A new guide walks through assembling a GPU-enabled local large language model setup that merges Ollama and LangChain into a single workflow. It explains how to install required Python packages, launch an Ollama inference server, fetch and cache a model, then wrap it in a custom LangChain LLM adapter with controls for generation temperature, maximum token count and context window. A retrieval-augmented generation component processes PDF or text inputs, breaks them into chunks, runs embeddings via Sentence-Transformers and returns answers grounded in the source material. The stack also maintains multi-session chat memory, registers tools for web search and RAG queries, and spins up an agent that decides when to call each tool.
The Colab notebook begins with imports for concurrency utilities, shell commands and JSON handling. An install_packages() function invokes pip installs for packages such as ollama, langchain, sentence-transformers, chromadb, gradio and psutil. After that, the notebook pulls in LangChain’s LLM, memory, retrieval and agent modules. A DuckDuckGo search tool is loaded alongside RAG components to form an extensible question-answering pipeline.
A dataclass named OllamaConfig gathers runtime settings in one place. It holds fields like model_name='llama2', api_url='http://127.0.0.1:11434', max_tokens=512, temperature=0.7 and context_window=2048. Performance options include gpu_layers=-1 (load all layers on GPU), batch_size=8 and threads=4 for parallel inference.
The OllamaManager class takes charge of server lifecycle management inside Colab. It sets environment variables such as OLLAMA_GPU_LAYERS, OLLAMA_BATCH_SIZE and OLLAMA_THREADS, then fires up subprocess.Popen(['ollama', 'serve', '--port', '11434']). A health-check endpoint confirms readiness. When a model is requested the class fetches it from the local cache or pulls it on demand, lists available models, and shuts down the server cleanly at the end of a session. Performance stats are captured at each step.
A PerformanceMonitor class tracks CPU and memory use via the psutil library, as well as inference durations using Python’s time module. It launches a background thread that polls every two seconds, storing the last 100 samples in a deque. Average metrics can be queried to reveal system load during inference calls.
Integration of the Ollama API happens through a custom OllamaLLM adapter that implements LangChain’s LLM interface. Its generate() method posts a JSON payload with prompt text, temperature, max_tokens and context_window to api_url + '/api/generate'. The adapter wraps each request with timing logic and reports inference latency back to the performance monitor.
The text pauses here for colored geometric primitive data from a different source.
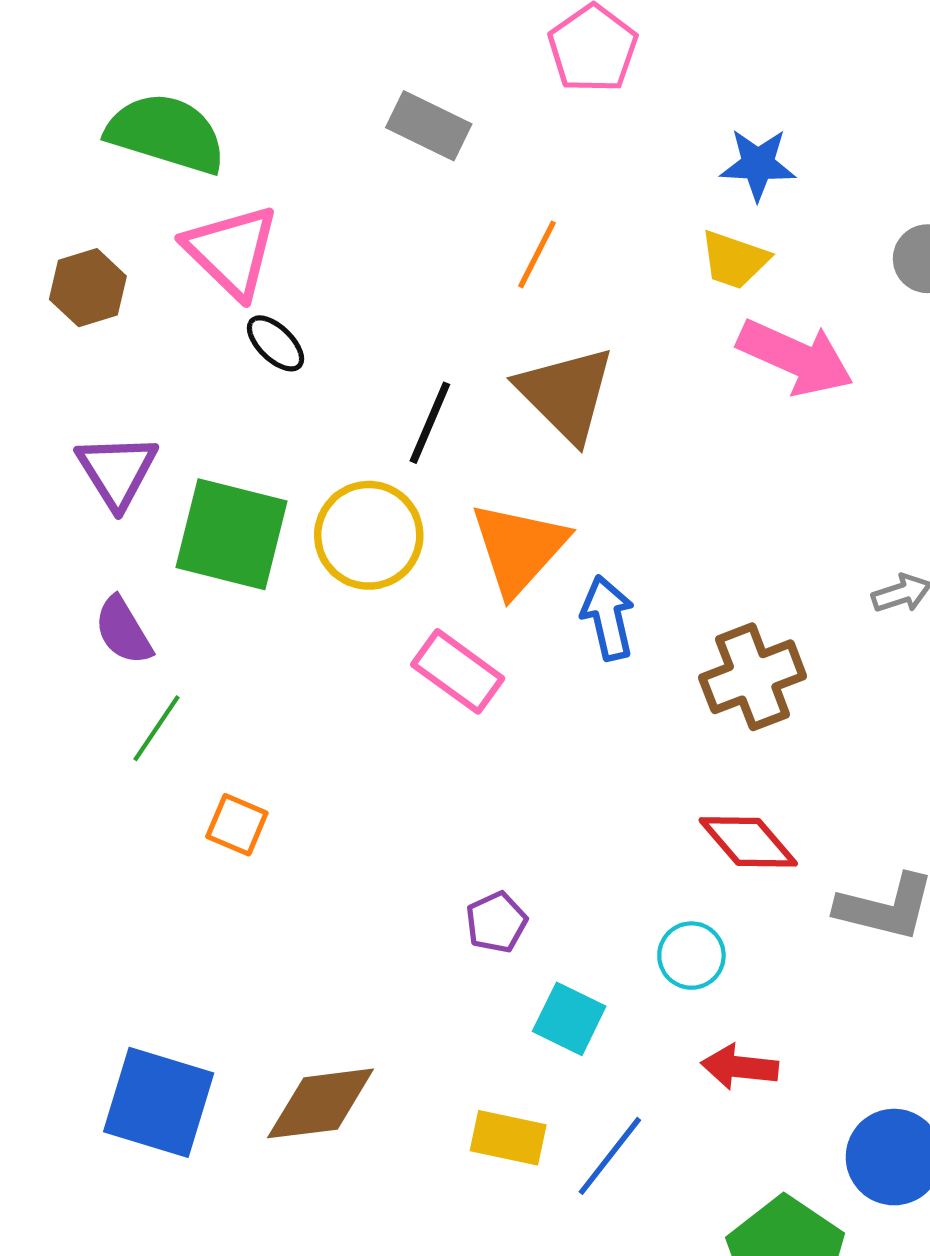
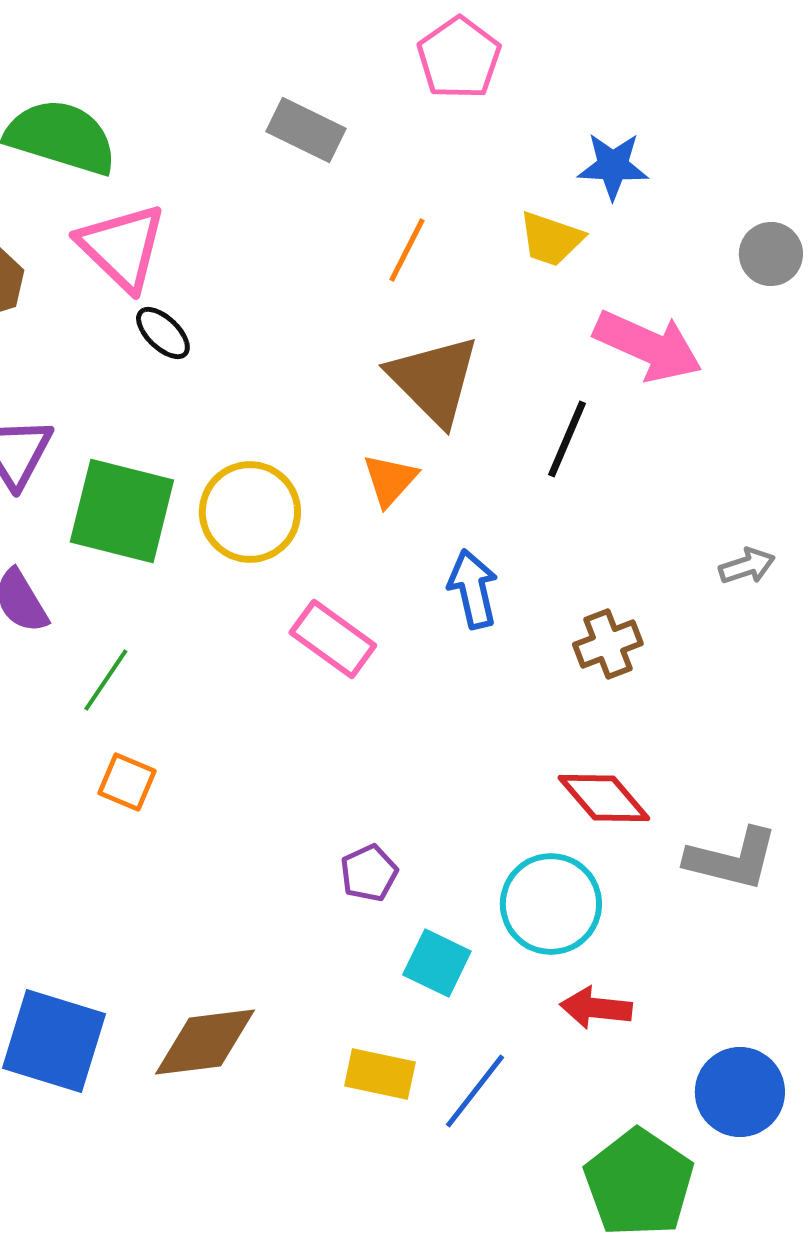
yellow trapezoid: (734, 260) -> (551, 239), moved
black line: (430, 423) -> (567, 439), moved
orange triangle: (519, 548) -> (390, 480), moved, size x0.6
brown cross: (753, 677) -> (608, 644), size x0.7
green line: (157, 728) -> (106, 680), moved
cyan circle: (691, 956) -> (551, 904), size x1.6

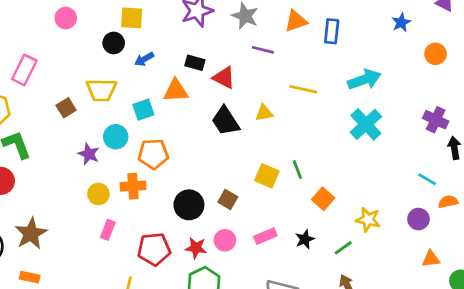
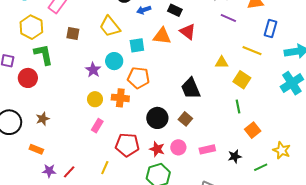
blue rectangle: (332, 31) -> (271, 28), moved
black rectangle: (195, 63) -> (175, 10), moved
red triangle: (224, 78) -> (188, 32), moved
yellow trapezoid: (101, 90) -> (110, 26), turned 40
brown square: (66, 108) -> (73, 33), moved, turned 32
black trapezoid: (225, 121) -> (191, 88), moved
yellow square: (267, 176) -> (242, 80), moved
brown star: (31, 234) -> (43, 119), size x0.6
This makes Ollama work seamlessly within LangChain chains, agents and memory modules.
Chat state management comes courtesy of a ConversationManager module that provides two memory modes: an unbounded buffer using ConversationBufferMemory and a summary mode driven by ConversationSummaryMemory. A get_memory(session_id) method returns the appropriate memory object for each session, preserving or condensing context as needed.
All pieces converge in an OllamaLangChainSystem class. Its constructor calls install_packages(), instantiates OllamaManager, pulls the specified model, wraps it in OllamaLLM, sets up a RAG pipeline using SentenceTransformerEmbeddings('all-MiniLM-L6-v2') and a Chroma vector store, then loads document tools like PyPDFLoader. External utilities such as the DuckDuckGo search tool register with the system so agents can pick them when needed.
Tools register under names like web_search_tool and rag_query_tool. A LangChain AgentExecutor built from a ZeroShotAgent instructs the agent on how to choose between a web lookup or a vector-store query. The agent examines the user’s prompt and invokes the appropriate tool before returning a final answer.
A main() function illustrates a full demo: start the server, run example chat turns, call agent methods, list installed models and display performance summaries. The create_gradio_interface() function uses gradio.Blocks() to build a UI with tabs for live chat, document upload to the RAG pipeline and real-time performance graphs. The script executes main() under Python’s if __name__ == '__main__': guard or can launch the Gradio app with share=True on port 7860 for interactive use.
The codebase stays modular so new tools can plug in easily. Inference parameters defined in OllamaConfig remain adjustable, the RAG pipeline can scale to larger corpora or alternate embedders, and model-switching can occur at runtime. This template serves as a foundation for rapid local LLM experimentation on GPU-equipped notebooks.